ようやく一回表が終わりフォワボール連発で六点取られた。
ベンチでマークレイは励ました。
「クラビ、あきらめるな、立候補したからには最後までやり遂げるんだ」
「二番ピッチャークラビ!」
空振り三振だった。
ざわめきだした。
「おいおいあいついいとこないじゃないかよ」
「なんで立候補したんだよ」
これらの噂話はクラビに聞こえていた。
「俺はリーダーを務めるんだ! 最後までやるんだ!」
しかしクラビは渾身の力で投球するがコントロールが悪い。
「フォワボール」
口の悪い相手チーム応援席の少年が言った。
「やーいへたくそ!」
これを聞いたマリーディアは相手観客席に怒った。
「やめて!」
しかし睨まれた。
「何だ女」
それに怖がったマリーディアは黙ってしまった。
そして迎えた七回裏。
クラビ軍のバッターの打った打球が相手ピッチャーの肩を直撃した。
「あっ!」
これが大騒ぎとなった。
「痛い! もう投げられない!」
「投げられなくするためわざと肩を狙ったろ!」
「そんな卑怯な事するわけないだろ!」
両陣営は一触即発で乱闘でも起きそうになった。
クラビは本当に怖くなった。
どうすればいいんだこんな時リーダーとして
皆をなだめよう!
「あー皆さん落ち着いてください! 僕がルポガ軍リーダーです責任は取ります! 喧嘩だけはやめましょう!」
しかし皆あまり聞いてない。
クラビは場数の少なさから本当にどうしていいか分からなくなった。
リーダーって何て難しいんだ。
自分を変えようと立候補したけど。
どうしていいかわからない!
乱闘寸前の中、ミッシェルとマークレイが出てきた。
「ミッシェルさん」
相手チームは怯えた。
「あ、あのミッシェルとかいうやつすげえ強いって噂だぞ何する気なんだ!」
ミッシェルはつかつかと相手チームに向け歩いた。
緊張が走る。
そして何と、いきなり土下座した。
「ええ!」
ミッシェルは土下座したまま言った。
「頼む。

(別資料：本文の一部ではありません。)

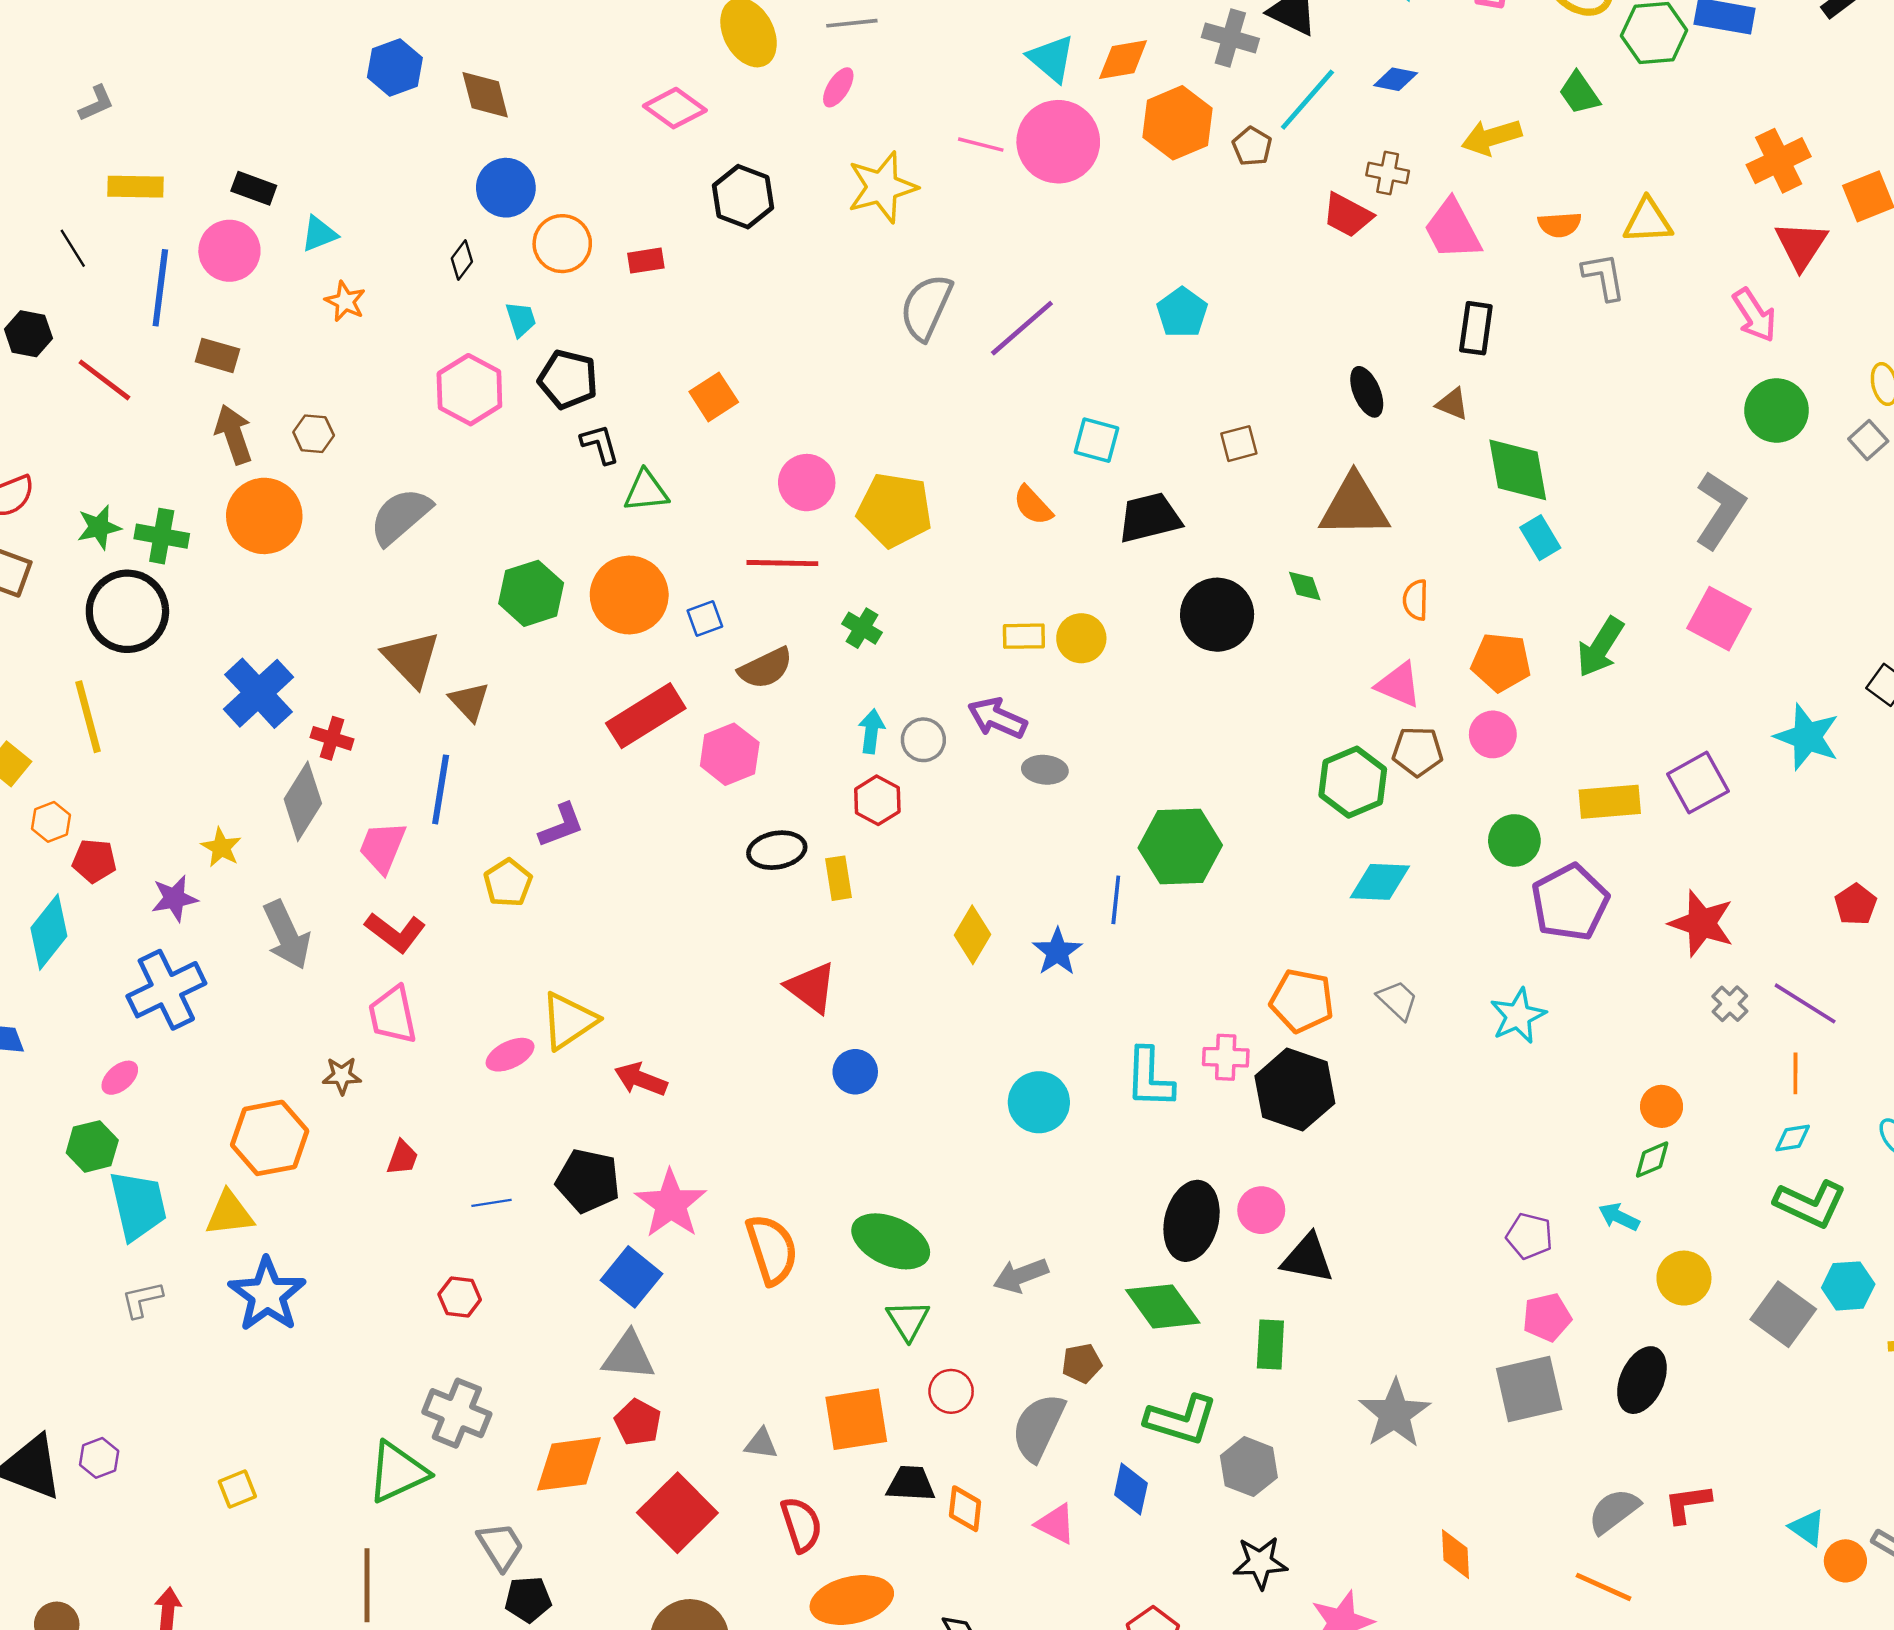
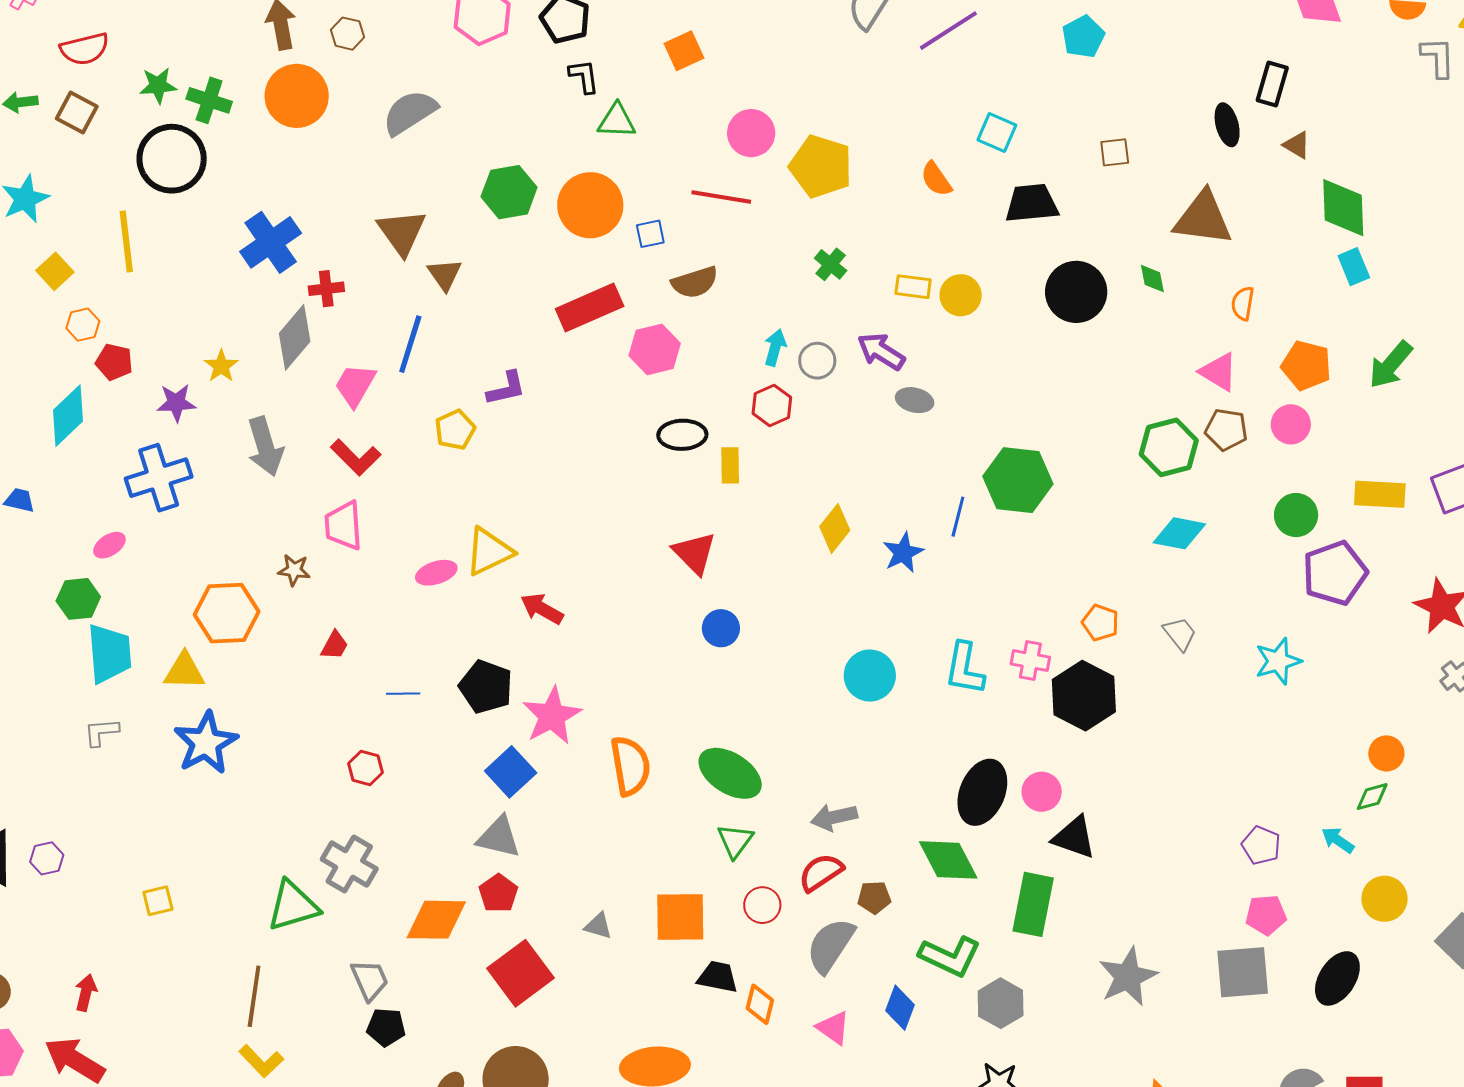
black rectangle: (1476, 328) -> (1272, 84), moved
green cross: (862, 628) -> (831, 264), moved
red cross: (332, 738) -> (326, 289), turned -32
orange pentagon: (1302, 1001) -> (1100, 623), size x0.7
green rectangle: (1270, 1344) -> (1033, 904), size x1.5
red semicircle: (801, 1525) -> (821, 872), moved, turned -114

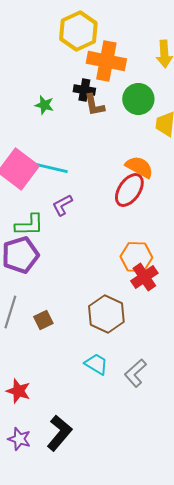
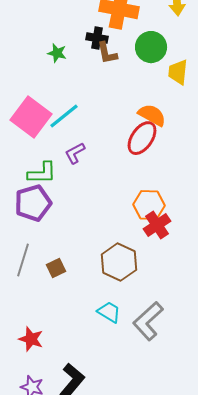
cyan line: (51, 168) -> (64, 116), turned -52
gray L-shape: (135, 373) -> (148, 321), size x1.4

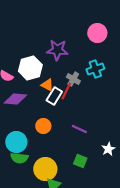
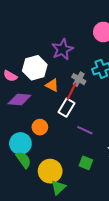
purple star: (57, 50) -> (62, 49), turned -30
white rectangle: (54, 96) -> (66, 108), moved
orange circle: (43, 126) -> (40, 127), moved
green semicircle: (19, 158) -> (24, 160), turned -132

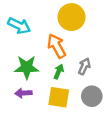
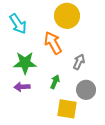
cyan arrow: (19, 26) -> (18, 24), turned 30
green arrow: (59, 72) -> (55, 82), moved
yellow square: (59, 97) -> (67, 109), moved

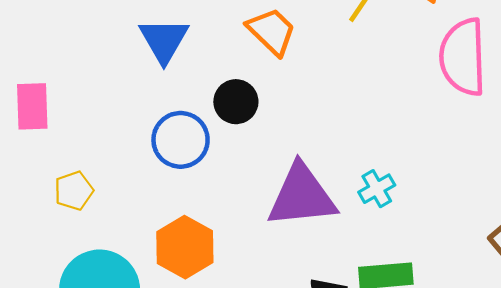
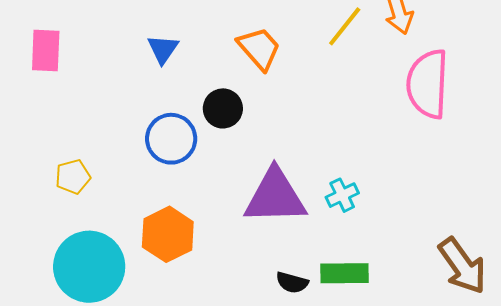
blue triangle: (164, 40) -> (163, 49), size x0.7
pink rectangle: (32, 106) -> (46, 50), moved

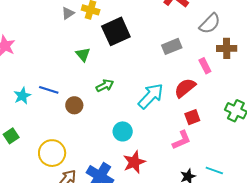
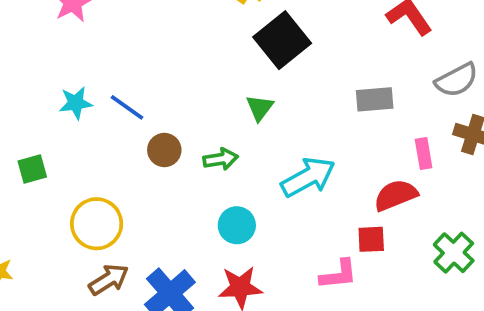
black square: (116, 31) -> (282, 40), turned -32
green triangle: (83, 54) -> (260, 108), moved
green arrow: (105, 86) -> (221, 159), moved
red semicircle: (185, 88) -> (396, 195), moved

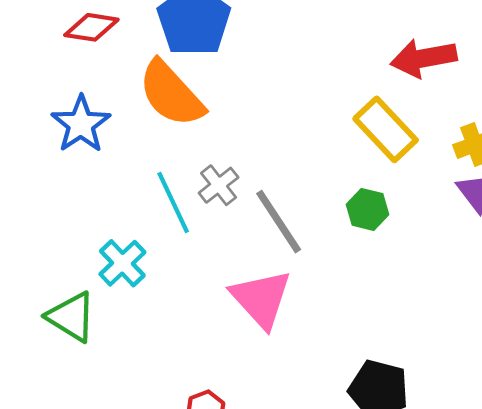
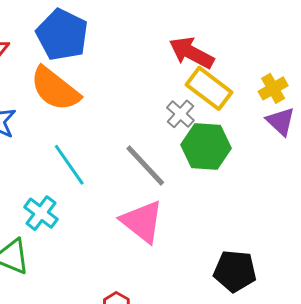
red arrow: (424, 58) -> (191, 53), moved, turned 48
gray cross: (219, 185) -> (180, 114), moved
green hexagon: (368, 209) -> (206, 147), size x1.6

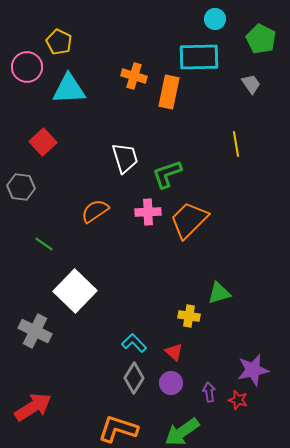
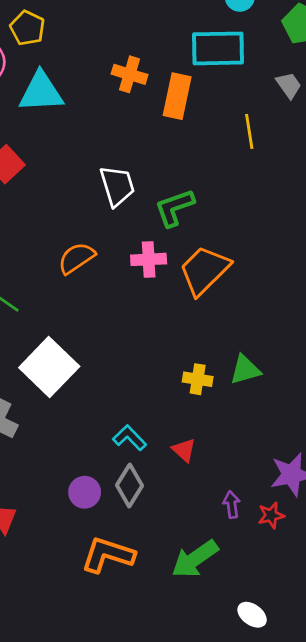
yellow line: (236, 144) -> (249, 131), moved
yellow cross: (189, 316) -> (198, 379), moved
purple circle: (171, 383) -> (85, 492), moved
red star: (238, 400) -> (271, 515), turned -30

ここはノーサイドにしてくれ」
マークレイも土下座した。
「俺からもお願いします。また日を改めて再戦してくれ」
場がシーンとなった。
相手チームキャプテンは手を伸ばし握手を求めた。
「土下座なんてしないでください」
これで何とか落ち着きまた後日試合になった。
皆拍手した。
「すげー! さすがミッシェルさんとマークレイ! リーダーの器だぜ!」
クラビはどうしていいかわからず右往左往していた。
そして思った。
あまりリーダーは今後やりたくない。
向いてないかも。
マリーディアは試合が終わり観客席から降りてきた。
「クラビ、ドンマイ!」
それをマークレイは見ていた。
マリーディア、いつもクラビを励ますな……
クラビは励まされたものの恥ずかしくて去った。
リーダーってこんなに大変なんだ。
僕には難しいな。
やりたくねー。
これ以後立候補は減ってしまった。